--- RECORDS PROVIDED Enclosed Below ---

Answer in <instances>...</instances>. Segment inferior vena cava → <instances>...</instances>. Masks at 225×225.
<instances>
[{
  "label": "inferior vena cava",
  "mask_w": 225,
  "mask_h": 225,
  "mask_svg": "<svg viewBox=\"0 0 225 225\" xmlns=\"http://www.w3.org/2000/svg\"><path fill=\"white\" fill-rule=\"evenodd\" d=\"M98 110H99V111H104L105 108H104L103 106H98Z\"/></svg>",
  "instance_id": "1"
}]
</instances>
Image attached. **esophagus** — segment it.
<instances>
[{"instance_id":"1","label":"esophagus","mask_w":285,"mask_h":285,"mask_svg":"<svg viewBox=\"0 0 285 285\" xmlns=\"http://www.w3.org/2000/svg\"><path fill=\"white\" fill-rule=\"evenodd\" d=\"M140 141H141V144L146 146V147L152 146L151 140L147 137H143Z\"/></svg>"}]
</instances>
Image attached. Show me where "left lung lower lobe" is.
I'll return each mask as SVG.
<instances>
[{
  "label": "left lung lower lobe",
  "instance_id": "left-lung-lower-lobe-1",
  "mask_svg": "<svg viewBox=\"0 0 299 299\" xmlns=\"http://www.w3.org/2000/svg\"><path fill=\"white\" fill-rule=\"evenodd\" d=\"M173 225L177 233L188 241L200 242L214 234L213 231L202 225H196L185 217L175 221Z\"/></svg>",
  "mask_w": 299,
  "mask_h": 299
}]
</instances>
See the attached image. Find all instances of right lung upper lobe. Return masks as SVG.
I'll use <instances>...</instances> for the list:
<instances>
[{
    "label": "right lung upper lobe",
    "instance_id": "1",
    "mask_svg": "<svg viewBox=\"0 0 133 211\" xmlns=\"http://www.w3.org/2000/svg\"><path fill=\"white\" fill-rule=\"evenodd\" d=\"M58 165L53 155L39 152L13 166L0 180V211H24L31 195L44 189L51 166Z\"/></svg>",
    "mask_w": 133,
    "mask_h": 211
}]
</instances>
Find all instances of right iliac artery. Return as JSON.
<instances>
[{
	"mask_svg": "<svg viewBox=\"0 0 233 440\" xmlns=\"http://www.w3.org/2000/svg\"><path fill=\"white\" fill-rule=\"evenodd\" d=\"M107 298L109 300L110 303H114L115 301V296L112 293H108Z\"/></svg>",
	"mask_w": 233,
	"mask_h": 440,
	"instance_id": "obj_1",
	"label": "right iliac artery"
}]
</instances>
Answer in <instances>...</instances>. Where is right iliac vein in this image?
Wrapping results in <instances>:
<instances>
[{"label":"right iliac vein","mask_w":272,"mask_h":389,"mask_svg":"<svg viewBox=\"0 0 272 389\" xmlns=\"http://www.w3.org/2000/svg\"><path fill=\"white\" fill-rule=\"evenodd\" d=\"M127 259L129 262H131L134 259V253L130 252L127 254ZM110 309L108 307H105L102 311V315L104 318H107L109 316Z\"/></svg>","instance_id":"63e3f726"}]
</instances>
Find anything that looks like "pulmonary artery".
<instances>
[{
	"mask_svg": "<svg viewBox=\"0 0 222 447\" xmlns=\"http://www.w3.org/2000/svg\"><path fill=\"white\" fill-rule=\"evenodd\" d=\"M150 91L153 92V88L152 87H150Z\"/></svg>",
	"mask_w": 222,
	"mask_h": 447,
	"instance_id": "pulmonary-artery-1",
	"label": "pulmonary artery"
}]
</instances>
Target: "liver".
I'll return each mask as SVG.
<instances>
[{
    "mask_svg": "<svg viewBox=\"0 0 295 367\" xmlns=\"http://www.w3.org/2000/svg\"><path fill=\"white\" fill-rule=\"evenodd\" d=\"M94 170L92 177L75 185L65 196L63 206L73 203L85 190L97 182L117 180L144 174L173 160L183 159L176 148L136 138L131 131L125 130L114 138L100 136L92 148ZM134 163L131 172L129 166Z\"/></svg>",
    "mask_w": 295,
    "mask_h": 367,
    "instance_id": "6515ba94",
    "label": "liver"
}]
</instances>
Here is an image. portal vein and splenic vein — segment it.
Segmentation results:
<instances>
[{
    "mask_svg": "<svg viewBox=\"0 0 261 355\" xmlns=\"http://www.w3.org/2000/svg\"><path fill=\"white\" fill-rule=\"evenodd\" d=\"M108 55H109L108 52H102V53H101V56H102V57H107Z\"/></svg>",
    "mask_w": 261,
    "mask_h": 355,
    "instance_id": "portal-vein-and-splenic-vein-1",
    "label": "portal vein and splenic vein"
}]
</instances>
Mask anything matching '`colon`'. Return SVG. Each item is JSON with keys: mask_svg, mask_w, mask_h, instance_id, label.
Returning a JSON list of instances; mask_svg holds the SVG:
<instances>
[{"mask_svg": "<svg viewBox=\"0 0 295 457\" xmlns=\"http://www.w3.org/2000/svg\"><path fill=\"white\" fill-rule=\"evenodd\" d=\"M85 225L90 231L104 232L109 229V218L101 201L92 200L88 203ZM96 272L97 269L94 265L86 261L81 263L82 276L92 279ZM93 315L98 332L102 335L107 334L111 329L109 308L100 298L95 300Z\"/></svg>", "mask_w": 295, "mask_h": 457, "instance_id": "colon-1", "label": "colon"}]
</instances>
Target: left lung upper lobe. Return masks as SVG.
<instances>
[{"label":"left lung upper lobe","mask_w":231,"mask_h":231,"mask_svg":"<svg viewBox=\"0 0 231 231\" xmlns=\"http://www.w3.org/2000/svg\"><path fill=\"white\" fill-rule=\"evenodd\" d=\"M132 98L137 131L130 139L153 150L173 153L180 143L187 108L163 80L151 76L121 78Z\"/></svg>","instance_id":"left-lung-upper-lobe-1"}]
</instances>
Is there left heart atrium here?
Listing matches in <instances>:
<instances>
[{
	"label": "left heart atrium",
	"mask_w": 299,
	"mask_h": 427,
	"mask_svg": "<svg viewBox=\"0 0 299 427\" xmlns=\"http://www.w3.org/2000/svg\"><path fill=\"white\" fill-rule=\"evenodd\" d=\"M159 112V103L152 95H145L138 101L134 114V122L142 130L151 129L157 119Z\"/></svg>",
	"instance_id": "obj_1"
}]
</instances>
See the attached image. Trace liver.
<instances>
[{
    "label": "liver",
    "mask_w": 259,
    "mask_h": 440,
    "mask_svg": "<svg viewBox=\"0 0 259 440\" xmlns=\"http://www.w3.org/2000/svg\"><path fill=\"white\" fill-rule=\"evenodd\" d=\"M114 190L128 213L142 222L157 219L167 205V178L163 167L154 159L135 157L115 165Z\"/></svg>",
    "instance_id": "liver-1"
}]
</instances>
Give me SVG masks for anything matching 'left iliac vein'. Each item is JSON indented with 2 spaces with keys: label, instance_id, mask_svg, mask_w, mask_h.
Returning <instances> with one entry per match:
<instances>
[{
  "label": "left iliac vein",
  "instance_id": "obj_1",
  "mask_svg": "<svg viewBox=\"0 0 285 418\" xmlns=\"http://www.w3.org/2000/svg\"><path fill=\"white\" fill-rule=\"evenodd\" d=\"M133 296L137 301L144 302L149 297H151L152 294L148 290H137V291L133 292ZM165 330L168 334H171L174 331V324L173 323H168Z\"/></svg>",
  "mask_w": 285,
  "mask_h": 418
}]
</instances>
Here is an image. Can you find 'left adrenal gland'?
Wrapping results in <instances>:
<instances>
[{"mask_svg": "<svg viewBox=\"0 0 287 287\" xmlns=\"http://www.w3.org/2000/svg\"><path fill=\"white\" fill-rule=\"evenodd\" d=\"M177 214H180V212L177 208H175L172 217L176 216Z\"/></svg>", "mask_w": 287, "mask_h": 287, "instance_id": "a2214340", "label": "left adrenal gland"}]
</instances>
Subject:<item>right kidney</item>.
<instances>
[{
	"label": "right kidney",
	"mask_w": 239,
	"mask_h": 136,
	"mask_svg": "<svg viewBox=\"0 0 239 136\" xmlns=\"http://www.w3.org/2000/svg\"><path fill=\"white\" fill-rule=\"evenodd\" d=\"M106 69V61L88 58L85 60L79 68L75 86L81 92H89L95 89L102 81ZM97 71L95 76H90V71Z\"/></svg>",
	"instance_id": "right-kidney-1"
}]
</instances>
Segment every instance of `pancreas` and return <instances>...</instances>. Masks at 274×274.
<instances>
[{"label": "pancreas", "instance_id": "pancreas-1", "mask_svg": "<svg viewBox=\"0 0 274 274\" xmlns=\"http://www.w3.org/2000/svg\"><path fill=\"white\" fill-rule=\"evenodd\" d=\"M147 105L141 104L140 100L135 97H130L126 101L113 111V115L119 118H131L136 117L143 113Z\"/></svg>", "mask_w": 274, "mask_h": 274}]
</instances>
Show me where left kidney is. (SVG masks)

--- End of Enclosed RECORDS PROVIDED ---

• **PROBLEM DETAILS**: Retype, exactly as written, each line from the one that has "Subject:<item>right kidney</item>." to the bottom of the entries above, and include both of those lines.

• **THE COMPLETED TASK**:
Subject:<item>right kidney</item>.
<instances>
[{
	"label": "right kidney",
	"mask_w": 239,
	"mask_h": 136,
	"mask_svg": "<svg viewBox=\"0 0 239 136\" xmlns=\"http://www.w3.org/2000/svg\"><path fill=\"white\" fill-rule=\"evenodd\" d=\"M106 69V61L88 58L85 60L79 68L75 86L81 92H89L95 89L102 81ZM97 71L95 76H90V71Z\"/></svg>",
	"instance_id": "right-kidney-1"
}]
</instances>
Segment every instance of `pancreas` and return <instances>...</instances>. Masks at 274×274.
<instances>
[{"label": "pancreas", "instance_id": "pancreas-1", "mask_svg": "<svg viewBox=\"0 0 274 274\" xmlns=\"http://www.w3.org/2000/svg\"><path fill=\"white\" fill-rule=\"evenodd\" d=\"M147 105L141 104L140 100L135 97H130L126 101L113 111V115L119 118H131L136 117L143 113Z\"/></svg>", "mask_w": 274, "mask_h": 274}]
</instances>
Show me where left kidney is. (SVG masks)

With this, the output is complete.